Hani o günler ki binlerce mü’min,
Tek yürek halinde bana koşardı,
Hemşehrim nebi’ler yüzü hürmetine,
Cevaba erişen dualar vardı.
Şimdi kimsecikler varmaz yanıma,
Mü’minde yoksunum tek ve tenhayım,
Rüzgarlar silemez gözyaşlarımı,
Çöllerde kayıp bir yetim vâhayım.
Mescid-i Aksa’yı gördüm düşümde.
Götür müslümana selam diyordu,
Dayanamıyorum bu ayrılığa,
Kucaklasın beni İslâm diyordu.
Mehmet Akif İnan
Burası Kudüs-ü Şerif, ilk kıblemiz. Miracın ilk basamağı, semalara uzanan Nebilerin bağrında dinlenen velilerin beldesi.
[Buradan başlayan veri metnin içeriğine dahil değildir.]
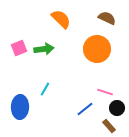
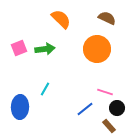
green arrow: moved 1 px right
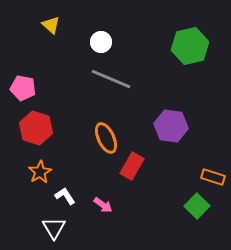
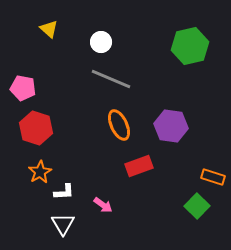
yellow triangle: moved 2 px left, 4 px down
orange ellipse: moved 13 px right, 13 px up
red rectangle: moved 7 px right; rotated 40 degrees clockwise
white L-shape: moved 1 px left, 4 px up; rotated 120 degrees clockwise
white triangle: moved 9 px right, 4 px up
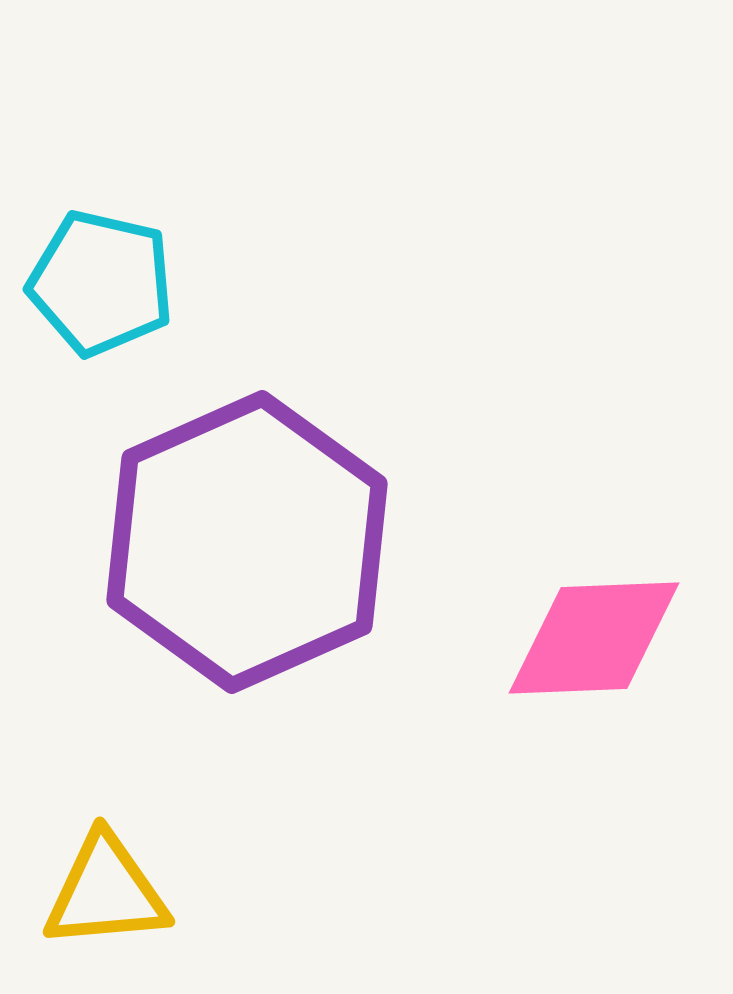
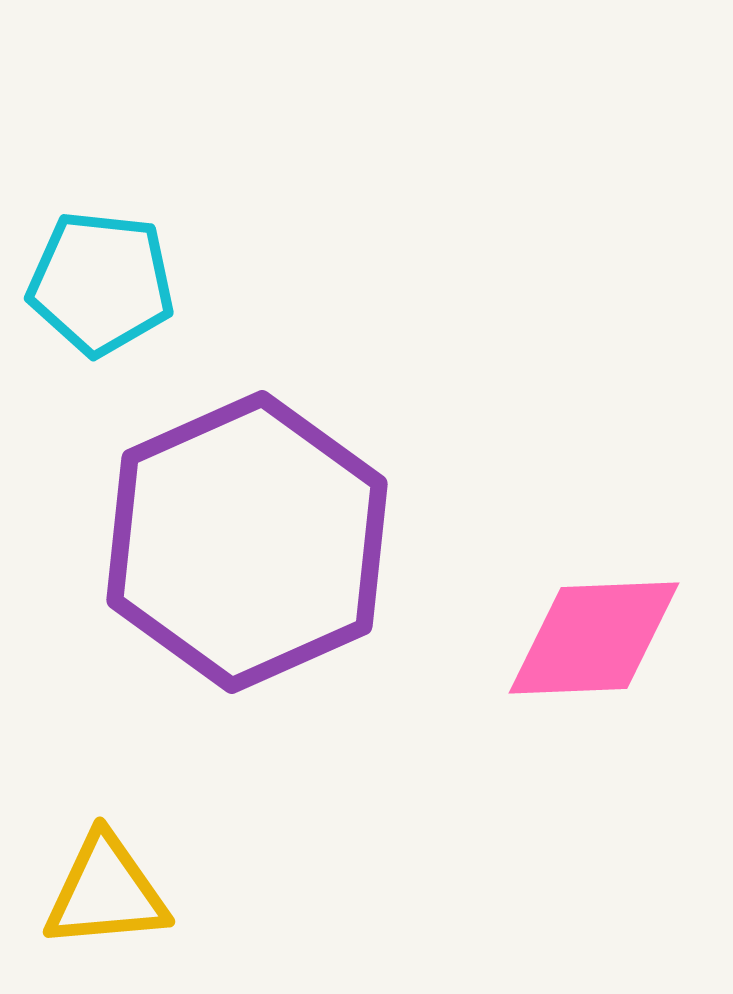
cyan pentagon: rotated 7 degrees counterclockwise
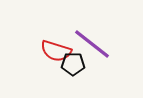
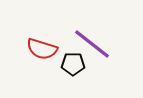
red semicircle: moved 14 px left, 2 px up
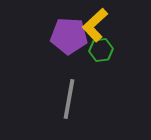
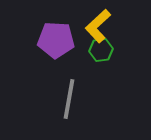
yellow L-shape: moved 3 px right, 1 px down
purple pentagon: moved 13 px left, 4 px down
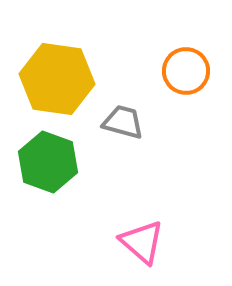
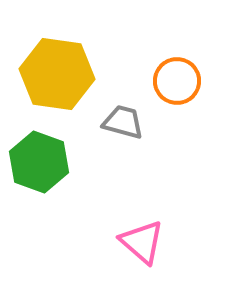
orange circle: moved 9 px left, 10 px down
yellow hexagon: moved 5 px up
green hexagon: moved 9 px left
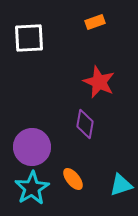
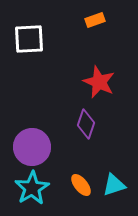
orange rectangle: moved 2 px up
white square: moved 1 px down
purple diamond: moved 1 px right; rotated 8 degrees clockwise
orange ellipse: moved 8 px right, 6 px down
cyan triangle: moved 7 px left
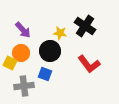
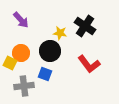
purple arrow: moved 2 px left, 10 px up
Sezai Karakoç’un deyimiyle, Gökte yaratılıp yere indirilen şehir. Mazlum, mağdur, mahzun ve yalnız Kudüs-ü Şerif...
Hayvanların dilinden anlayan, rüzgara ve cinlere hükmeden, kendisine hem Peygamberlik hem de hükümdarlık verilen Süleyman Peygamberin yurdu. Onun babası demiri kolayca eğip bükebilen ve zikre başladığında dağların taşların, ağaçların sesli zikrettiği Davut Peygamberin yurdu. Zekeriyya Aleyhisselamın, Hz Meryem’in, ismi göklerde koyulan Yahya Aleyhisselamın, kendisine tıp ilmi verilen ve halen göklerde yaşayan İsa Aleyhisselamın, Hz İbrahim , Hz İshak, Hz Yakup, Hz Yusuf Aleyhisselamların yurdu. Yeryüzünde en çok Peygamberin yaşadığı, topraklarının Peygamber kanıyla ve en çok Müslüman kanıyla sulandığı mazlum şehir Kudüs-ü Şerif...
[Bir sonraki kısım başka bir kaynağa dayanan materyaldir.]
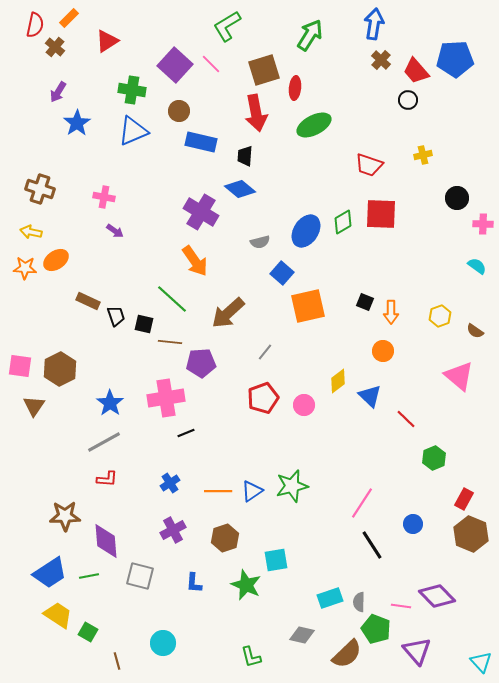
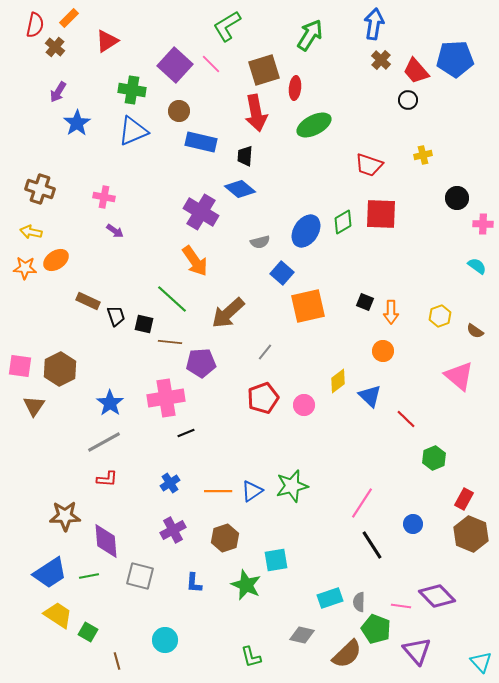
cyan circle at (163, 643): moved 2 px right, 3 px up
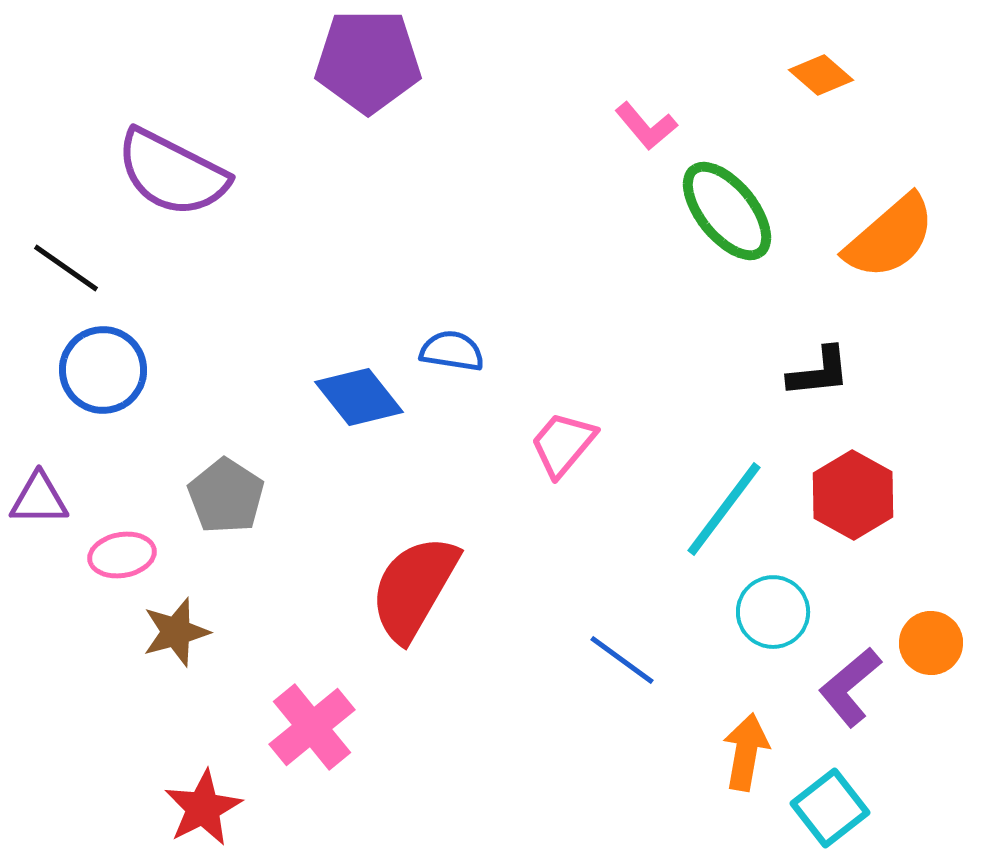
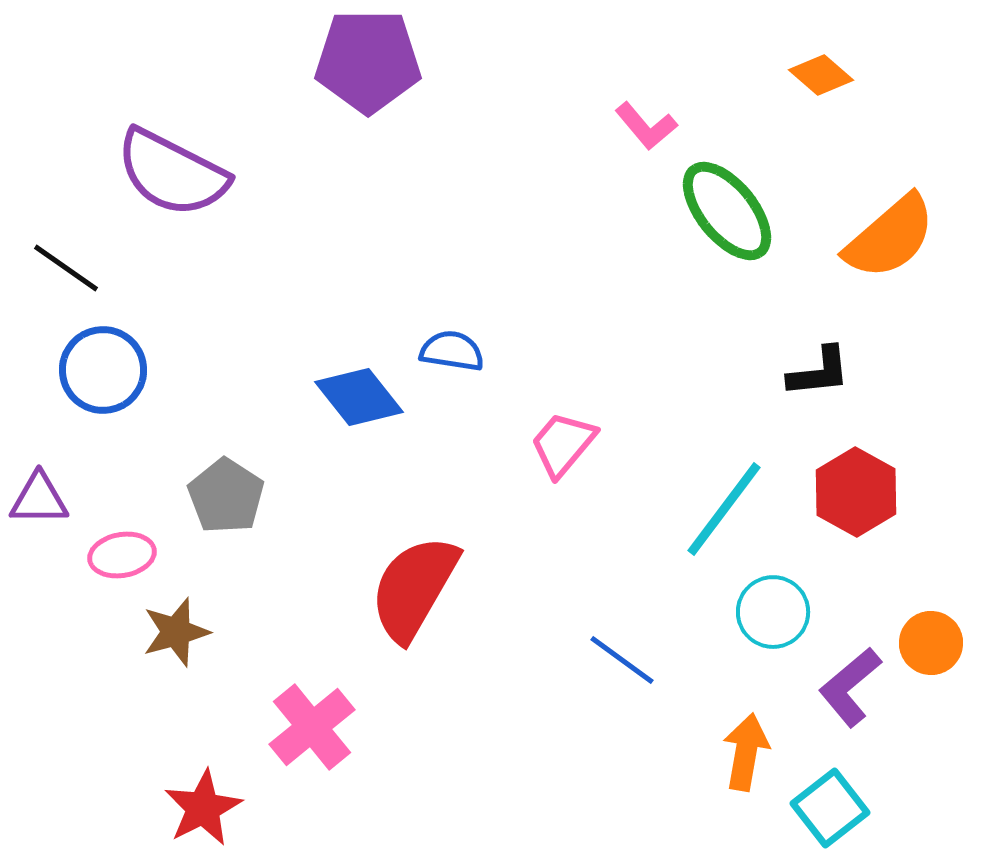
red hexagon: moved 3 px right, 3 px up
Yolda yürüyen yayaların trafiği belirlediği, yaya kaldırımdan yola adım atar atmaz arabaların durduğu, yayalara gösterilen saygının Müslümanlara ve ibadethanelerine saygı gösterilmeyen şehir, Kudüs-ü Şerif...
Üç dinin yaşandığı ve Müslümanların dinini yaşamakta zorlandığı ve her türlü zulme maruz bırakıldığı Mukaddes şehir Kudüs-ü Şerif...
Mehmet Akif Ersoy’un deyimiyle, şarkın en sevgili sultanı Selahaddin-i Eyyubi’nin adını altın harflerle yazdırdığı şehir Kudüs-ü Şerif...
Taşların konuştuğu ve basarken yüreklerin titrediği, hüznün orta yerde koyu bir perde gibi durduğu, ibadetlerin bin ile çarpıldığı, vakur çınar ağaçlarının altlarında gölgelenen peygamberlerden, sahabelerden, velilerden haber verdiği şehir Kudüs-ü Şerif...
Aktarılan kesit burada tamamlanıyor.